» **WORK ITEM**
Could you restate exactly the lines that begin at the line with "詰め込まれた「天下無敵の株コミック」とし…" and end at the final line of the data?

» **DATASET RECORDS**
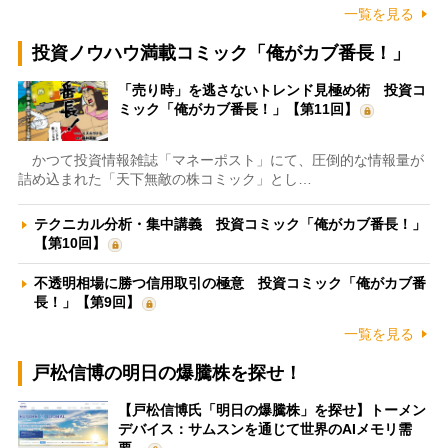
一覧を見る
投資ノウハウ満載コミック「俺がカブ番長！」
「売り時」を逃さないトレンド見極め術 投資コ
ミック「俺がカブ番長！」【第11回】
かつて投資情報雑誌「マネーポスト」にて、圧倒的な情報量が
詰め込まれた「天下無敵の株コミック」とし…
テクニカル分析・集中講義 投資コミック「俺がカブ番長！」
【第10回】
不透明相場に勝つ信用取引の極意 投資コミック「俺がカブ番
長！」【第9回】
一覧を見る
戸松信博の明日の爆騰株を探せ！
【戸松信博氏「明日の爆騰株」を探せ】トーメン
デバイス：サムスンを通じて世界のAIメモリ需
要…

» **ANSWER SPACE**
詰め込まれた「天下無敵の株コミック」とし…
テクニカル分析・集中講義 投資コミック「俺がカブ番長！」
【第10回】
不透明相場に勝つ信用取引の極意 投資コミック「俺がカブ番
長！」【第9回】
一覧を見る
戸松信博の明日の爆騰株を探せ！
【戸松信博氏「明日の爆騰株」を探せ】トーメン
デバイス：サムスンを通じて世界のAIメモリ需
要…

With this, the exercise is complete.